= Dataset excerpts =
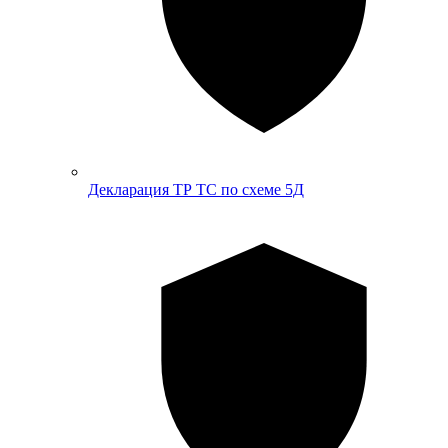
Декларация ТР ТС по схеме 5Д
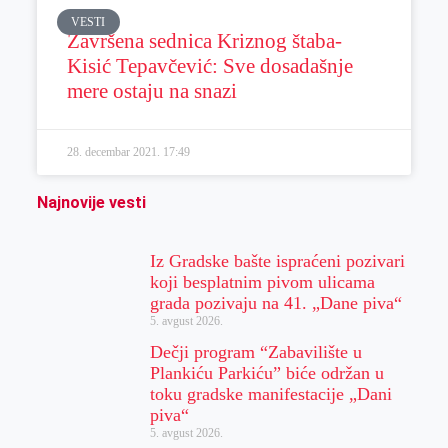
VESTI
Završena sednica Kriznog štaba-
Kisić Tepavčević: Sve dosadašnje
mere ostaju na snazi
28. decembar 2021.
17:49
Najnovije vesti
Iz Gradske bašte ispraćeni pozivari
koji besplatnim pivom ulicama
grada pozivaju na 41. „Dane piva“
5. avgust 2026.
Dečji program “Zabavilište u
Plankiću Parkiću” biće održan u
toku gradske manifestacije „Dani
piva“
5. avgust 2026.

= What to produce =
In the copy, no pictures should appear; the records themselves must be repeated exactly.

= Solution for this task =
Декларация ТР ТС по схеме 5Д
VESTI
Završena sednica Kriznog štaba-
Kisić Tepavčević: Sve dosadašnje
mere ostaju na snazi
28. decembar 2021.
17:49
Najnovije vesti
Iz Gradske bašte ispraćeni pozivari
koji besplatnim pivom ulicama
grada pozivaju na 41. „Dane piva“
5. avgust 2026.
Dečji program “Zabavilište u
Plankiću Parkiću” biće održan u
toku gradske manifestacije „Dani
piva“
5. avgust 2026.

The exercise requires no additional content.